▸ Exercise objective:
Could you transcribe exactly the lines from the one containing "18. 01. 2023" through the last line of the records below, leaving out the pictures?

▸ Data under study:
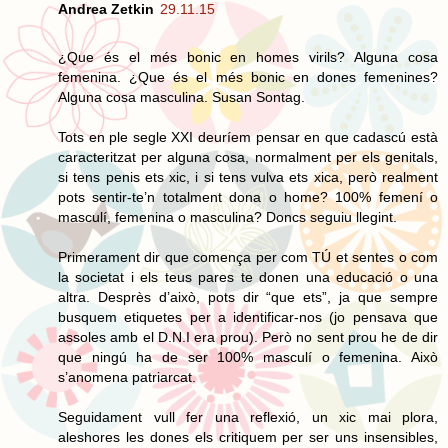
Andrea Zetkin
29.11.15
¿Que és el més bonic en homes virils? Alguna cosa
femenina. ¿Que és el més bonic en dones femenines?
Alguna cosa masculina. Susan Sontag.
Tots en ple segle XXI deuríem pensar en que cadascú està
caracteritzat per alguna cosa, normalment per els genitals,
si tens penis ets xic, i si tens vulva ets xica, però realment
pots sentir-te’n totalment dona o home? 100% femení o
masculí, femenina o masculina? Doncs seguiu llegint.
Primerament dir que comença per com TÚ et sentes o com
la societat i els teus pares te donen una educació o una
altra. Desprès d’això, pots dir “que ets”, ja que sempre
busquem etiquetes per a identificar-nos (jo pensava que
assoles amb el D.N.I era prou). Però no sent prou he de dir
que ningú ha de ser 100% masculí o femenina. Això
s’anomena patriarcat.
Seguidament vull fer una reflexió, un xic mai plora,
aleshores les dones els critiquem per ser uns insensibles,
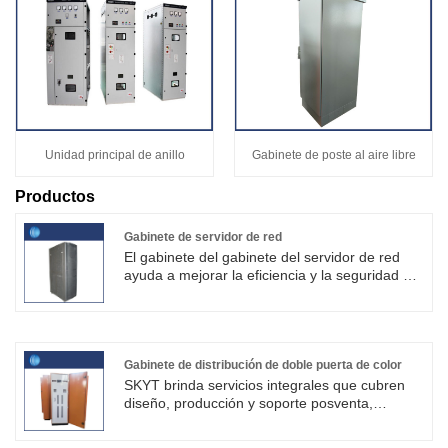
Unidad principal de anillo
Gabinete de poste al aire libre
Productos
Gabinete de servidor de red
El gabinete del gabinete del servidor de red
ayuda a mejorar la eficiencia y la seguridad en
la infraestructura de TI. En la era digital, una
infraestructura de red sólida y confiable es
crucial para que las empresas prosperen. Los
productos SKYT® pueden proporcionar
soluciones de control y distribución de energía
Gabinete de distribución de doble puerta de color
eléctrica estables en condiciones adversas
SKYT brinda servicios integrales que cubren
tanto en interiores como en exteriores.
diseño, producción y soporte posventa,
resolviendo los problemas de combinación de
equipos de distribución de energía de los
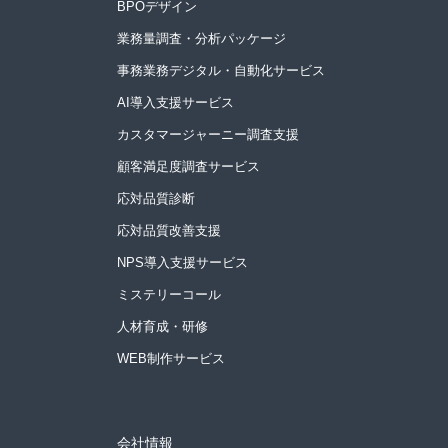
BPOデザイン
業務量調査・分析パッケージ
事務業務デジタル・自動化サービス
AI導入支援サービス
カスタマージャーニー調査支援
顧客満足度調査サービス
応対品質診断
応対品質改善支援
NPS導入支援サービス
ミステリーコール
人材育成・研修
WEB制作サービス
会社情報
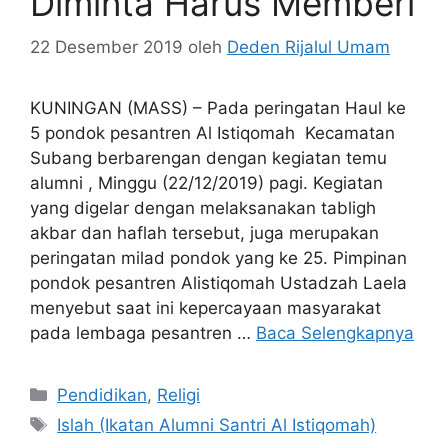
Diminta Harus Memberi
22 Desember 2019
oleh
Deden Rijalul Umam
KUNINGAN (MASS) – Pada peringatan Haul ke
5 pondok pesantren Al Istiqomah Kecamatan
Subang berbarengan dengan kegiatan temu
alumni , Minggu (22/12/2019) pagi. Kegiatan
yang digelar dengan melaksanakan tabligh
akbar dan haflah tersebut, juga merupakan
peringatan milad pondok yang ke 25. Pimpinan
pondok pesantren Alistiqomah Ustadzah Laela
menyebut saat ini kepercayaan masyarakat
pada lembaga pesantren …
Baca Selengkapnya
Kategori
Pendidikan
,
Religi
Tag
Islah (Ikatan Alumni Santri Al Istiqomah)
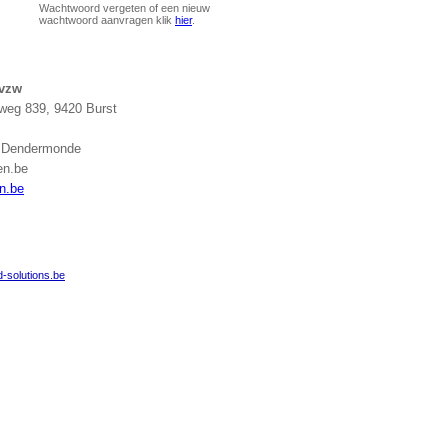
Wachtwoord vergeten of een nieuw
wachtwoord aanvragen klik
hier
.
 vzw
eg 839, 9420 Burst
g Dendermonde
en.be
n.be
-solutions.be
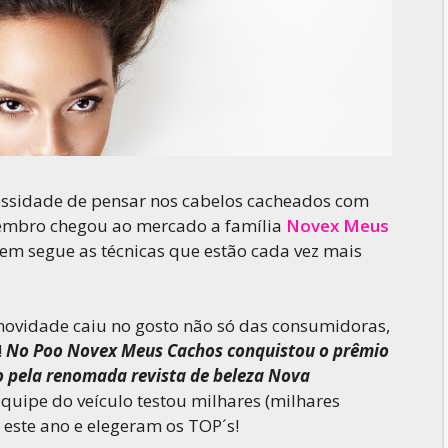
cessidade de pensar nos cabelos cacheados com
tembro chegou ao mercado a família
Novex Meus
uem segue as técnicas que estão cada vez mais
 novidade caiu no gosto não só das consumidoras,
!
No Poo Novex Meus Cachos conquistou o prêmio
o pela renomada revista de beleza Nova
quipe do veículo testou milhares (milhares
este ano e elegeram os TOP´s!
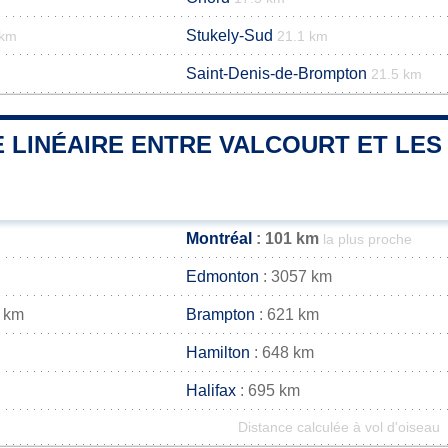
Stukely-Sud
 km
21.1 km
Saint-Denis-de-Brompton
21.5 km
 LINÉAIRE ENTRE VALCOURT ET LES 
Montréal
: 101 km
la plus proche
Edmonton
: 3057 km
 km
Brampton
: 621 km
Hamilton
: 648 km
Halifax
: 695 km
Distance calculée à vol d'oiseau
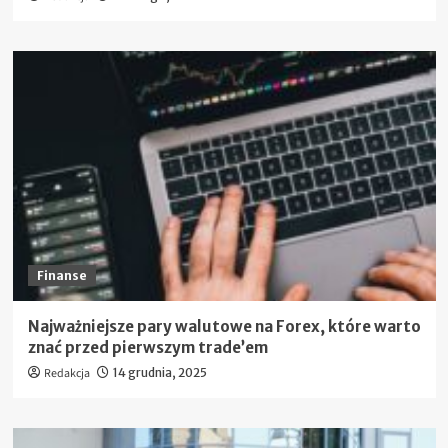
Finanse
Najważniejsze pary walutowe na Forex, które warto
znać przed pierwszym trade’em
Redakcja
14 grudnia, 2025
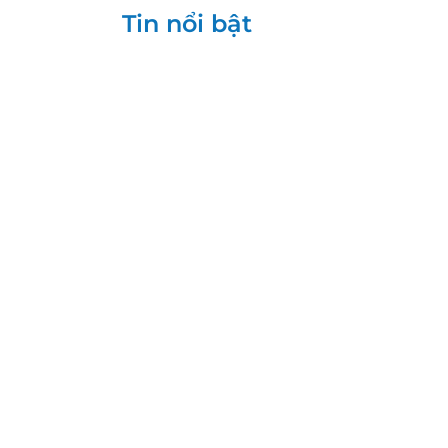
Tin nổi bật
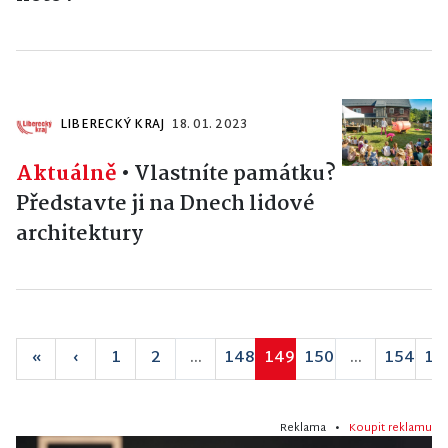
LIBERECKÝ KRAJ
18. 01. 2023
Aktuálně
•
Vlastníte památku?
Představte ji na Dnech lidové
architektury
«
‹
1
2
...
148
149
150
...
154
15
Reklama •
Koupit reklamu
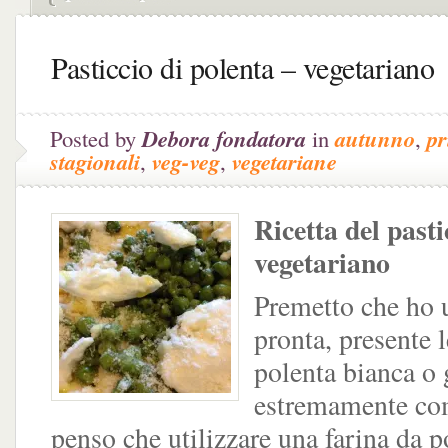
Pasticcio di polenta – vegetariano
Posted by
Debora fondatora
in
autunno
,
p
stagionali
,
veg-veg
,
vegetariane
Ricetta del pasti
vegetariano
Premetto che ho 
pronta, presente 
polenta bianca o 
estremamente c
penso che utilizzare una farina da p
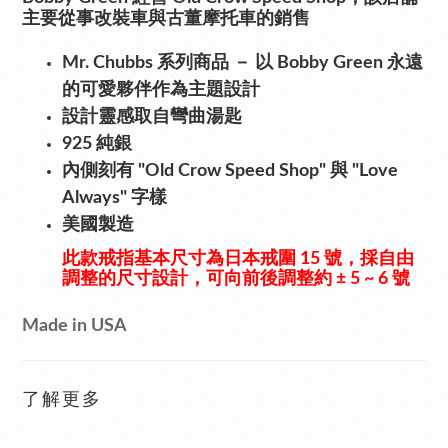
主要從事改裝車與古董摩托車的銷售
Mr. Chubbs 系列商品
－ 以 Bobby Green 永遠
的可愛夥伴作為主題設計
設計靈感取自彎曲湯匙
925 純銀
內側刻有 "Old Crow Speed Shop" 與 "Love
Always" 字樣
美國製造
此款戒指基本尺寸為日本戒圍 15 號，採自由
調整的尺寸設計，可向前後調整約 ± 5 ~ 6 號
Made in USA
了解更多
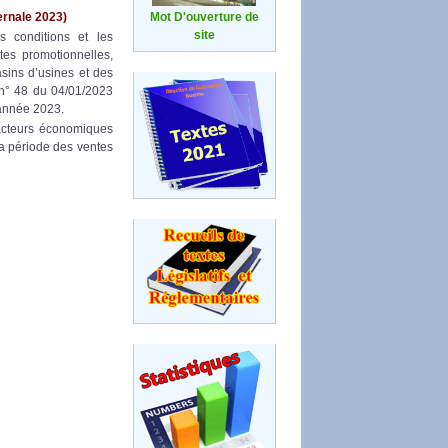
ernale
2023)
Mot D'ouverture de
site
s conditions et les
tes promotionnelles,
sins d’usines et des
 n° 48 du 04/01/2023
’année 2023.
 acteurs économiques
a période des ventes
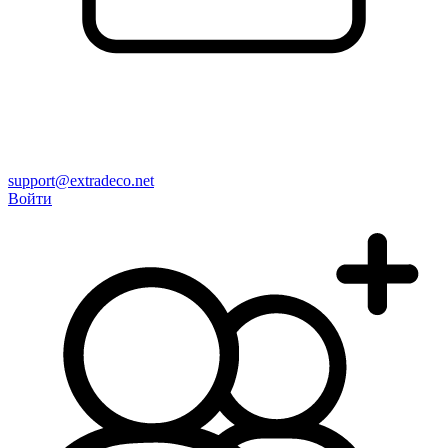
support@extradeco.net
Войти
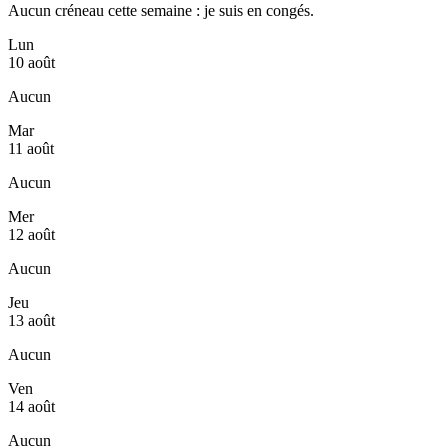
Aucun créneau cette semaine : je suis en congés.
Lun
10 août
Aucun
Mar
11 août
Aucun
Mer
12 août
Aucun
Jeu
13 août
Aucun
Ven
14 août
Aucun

▸ Output for this task:
18. 01. 2023
Aktuálně
•
Vlastníte památku?
Představte ji na Dnech lidové
architektury
«
‹
1
2
...
148
149
150
...
154
15
Reklama •
Koupit reklamu
Pasticcio di polenta – vegetariano
Posted by
Debora fondatora
in
autunno
,
p
stagionali
,
veg-veg
,
vegetariane
Ricetta del pasti
vegetariano
Premetto che ho 
pronta, presente 
polenta bianca o 
estremamente c
penso che utilizzare una farina da p
主要從事改裝車與古董摩托車的銷售
Mr. Chubbs 系列商品
－ 以 Bobby Green 永遠
的可愛夥伴作為主題設計
設計靈感取自彎曲湯匙
925 純銀
內側刻有 "Old Crow Speed Shop" 與 "Love
Always" 字樣
美國製造
此款戒指基本尺寸為日本戒圍 15 號，採自由
調整的尺寸設計，可向前後調整約 ± 5 ~ 6 號
Made in USA
了解更多
ernale
2023)
Mot D'ouverture de
site
s conditions et les
tes promotionnelles,
sins d’usines et des
 n° 48 du 04/01/2023
’année 2023.
 acteurs économiques
a période des ventes
support@extradeco.net
Войти
Aucun créneau cette semaine : je suis en congés.
Lun
10 août
Aucun
Mar
11 août
Aucun
Mer
12 août
Aucun
Jeu
13 août
Aucun
Ven
14 août
Aucun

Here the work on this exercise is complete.